Hybrid technology “SMT and RBMT”

Hybrid translation technology involves the use of statistical methods to automatically build vocabulary databases based on parallel corpora, generate several possible translations both at the lexical level and at the level of the syntactic structure of the target language sentence, apply post-editing in automatic mode and select the best (most probable) translation of the possible on the basis of a language model built on a specific corpus of the target language.

Hybrid (SMT + RBMT) System

Rule-based MT with a post-processing statistical approach.
Statistical MT with rule-based preprocessing.
Full integration of RBMT and SMT.
Statistical MT seeks to use linguistic data, while systems with a “classic” rule-based approach apply statistical methods.

The addition of some “end-to-end” rules, that is, the creation of hybrid systems, somewhat improves the quality of translations, especially with insufficient input data used to build index files for storing linguistic information of a machine translator based on N-grams.

Combining RBMT and Statistical Machine Translation:

  • Linguistic analysis of the input sentence;
  • Generation of translation variants;
  • Use of statistical technologies;
  • Evaluation and selection of the best translation option using the Language Model.

Stages of Hybrid SMT and RBMT technology:

  • RBMT training based on a parallel corpus using statistical technologies;
  • Operation based on a trained system.

Syntax-Based Statistical Translation – Syntax-based SMT

It is worth briefly mentioning this method. Before the advent of neural networks, syntactic translation was talked about for many years as the “future of translators”, but it never managed to achieve success.

The adherents of syntactic translation believed in combining the approaches of SMT and the old transfer translation by rules.

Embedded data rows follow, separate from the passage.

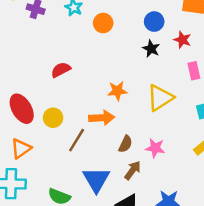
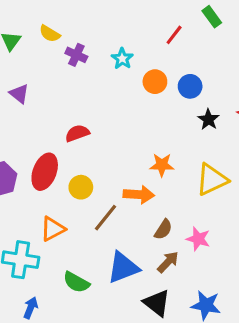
blue circle: (154, 22) -> (190, 86), moved
red semicircle: (61, 70) -> (77, 133), moved
red ellipse: (22, 109) -> (45, 172), turned 44
orange triangle: (21, 148) -> (53, 229), moved
blue triangle: (96, 180) -> (123, 268), turned 32

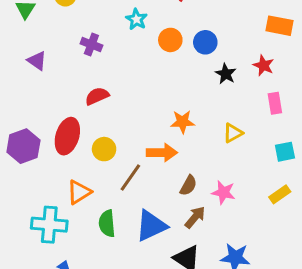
purple cross: (76, 55) -> (91, 44), moved
yellow triangle: (212, 180) -> (233, 133), size x0.6
green semicircle: (76, 282) -> (107, 223), moved, turned 60

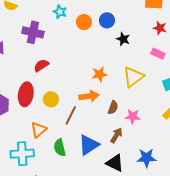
purple cross: (91, 44) -> (33, 32), size x1.5
red star: (264, 65) -> (160, 28), moved
pink rectangle: (275, 103) -> (158, 54), turned -48
yellow triangle: (233, 133) -> (133, 77), size x1.6
brown semicircle: (188, 185) -> (113, 108), moved

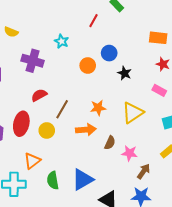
orange circle: (84, 22) -> (88, 66), moved
brown line: (71, 115) -> (62, 109), moved
brown arrow: (116, 135) -> (144, 171), moved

You need to learn how to do a fairly accurate parsing of the sentence – to determine the subject, predicate, dependent members, and that’s all, and then build a tree.

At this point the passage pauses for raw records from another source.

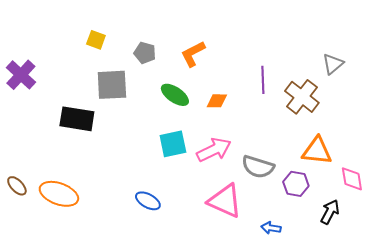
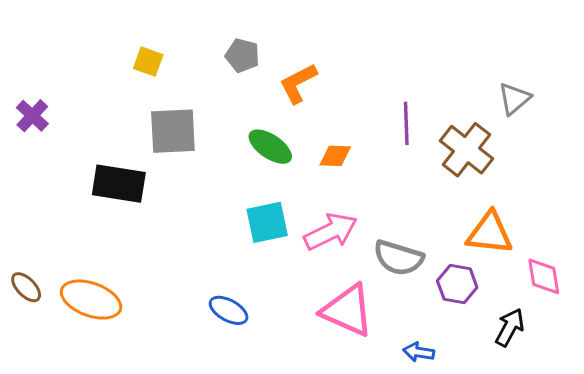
gray pentagon: (145, 53) -> (242, 55), moved
purple cross: (21, 75) -> (32, 116), size x0.7

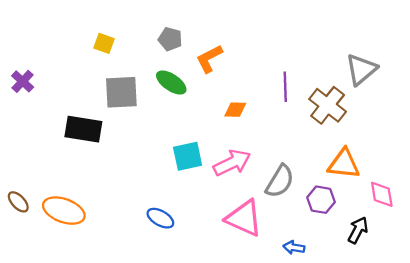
gray triangle: (514, 99) -> (361, 69), size x1.4
green ellipse: (270, 147) -> (171, 82), moved
gray semicircle: (398, 258) -> (280, 181), turned -76

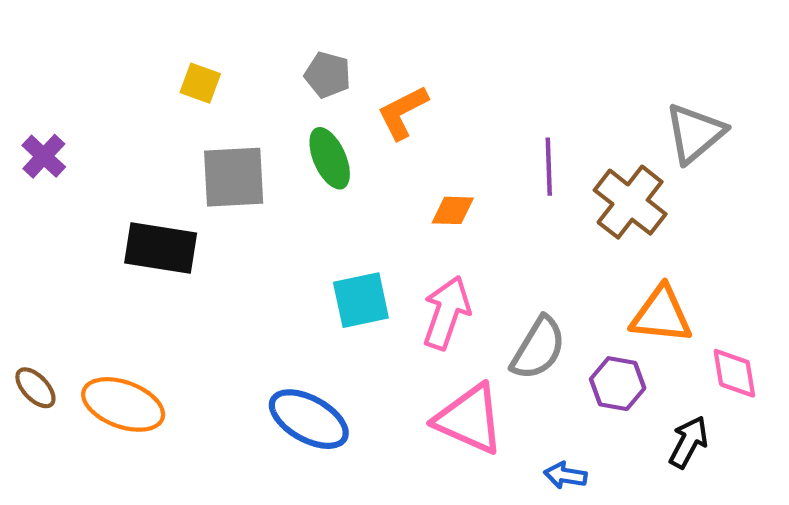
green ellipse: (171, 82) -> (330, 158), turned 32
pink arrow: (232, 163) -> (446, 313), turned -45
blue ellipse: (160, 218) -> (309, 419), size x1.5

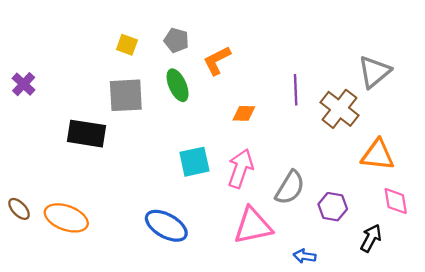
yellow square: (200, 83) -> (127, 45), moved
orange triangle: (661, 315) -> (378, 155), moved
pink triangle: (469, 419) -> (253, 226), turned -36

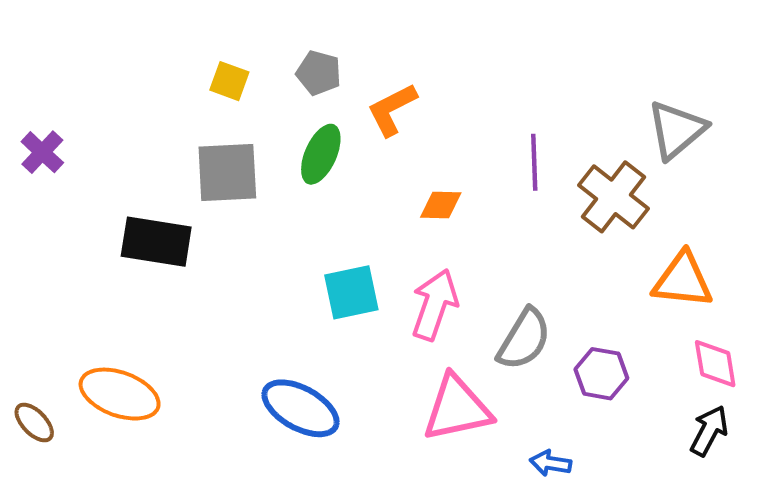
green ellipse: (178, 85) -> (321, 154), turned 48
brown ellipse: (19, 209) -> (34, 423), moved
black arrow: (371, 238) -> (709, 431), moved

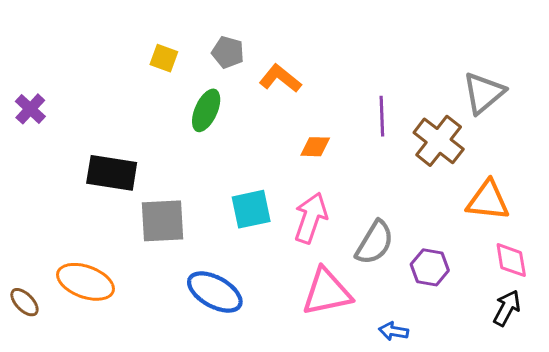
orange L-shape: (392, 109) -> (280, 78), turned 66
green ellipse: (321, 154) -> (206, 110), moved
gray square: (227, 172) -> (163, 221), moved

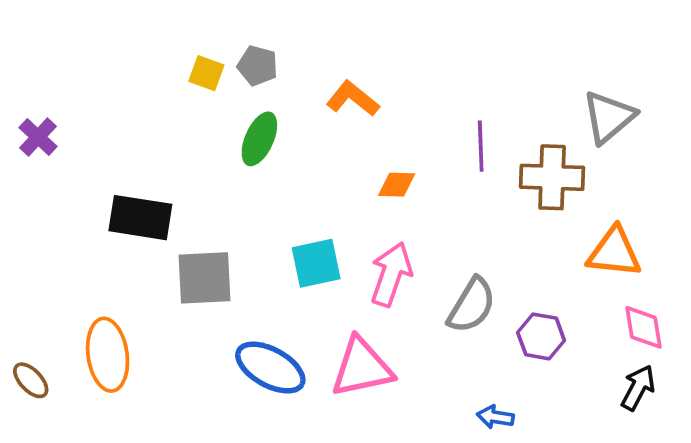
gray pentagon: (228, 52) -> (258, 66), moved
brown cross: (439, 141) -> (552, 177), turned -36
orange ellipse: (86, 282) -> (108, 355), turned 62
pink triangle: (327, 292) -> (362, 368), moved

With such a tree, one can train the machine to correctly convert the figures of one language into the figures of another, performing the rest of the translation by words or phrases.

Only to do it now not by hand, but by machine learning. In theory, this would solve the word order problem forever.

The problem is that although mankind considers the problem of parsing solved long ago (for many languages there are ready-made libraries), in fact it works very shitty. I have personally tried many times to use syntax trees for tasks more complex than subject and verb separation, and each time I have given up in favor of other methods.

Rule-based machine translation

Ideas for rule-based machine translation began to emerge as early as the 1970s. Scientists watched the work of linguists-translators and tried to program their large and slow computers to repeat after them. Their systems consisted of:

  • Bilingual dictionary
  • A set of linguistic rules for each language

In general, everything. Optionally, they were supplemented with hacks such as lists of names, spelling correctors and transliterators.

Transfer systems

In them, we do not immediately rush to translate from the dictionary, but prepare a little. We parse the text into the subject, predicate, look for definitions and everything else as taught at school.

Adult uncles say “we highlight syntactic constructions.” After that, we no longer lay the rules for translating each word into the system, but manipulate entire structures. In theory, we can even achieve a more or less good conversion of word order in languages.

In practice, it is still difficult, linguists are still dying from physical exhaustion, and the translation is actually literal. On the one hand, it is easier: you can set general rules for agreement by gender and case.

On the other hand, it is more difficult: there are much more combinations of words than the words themselves. Each option will not be taken into account by hand.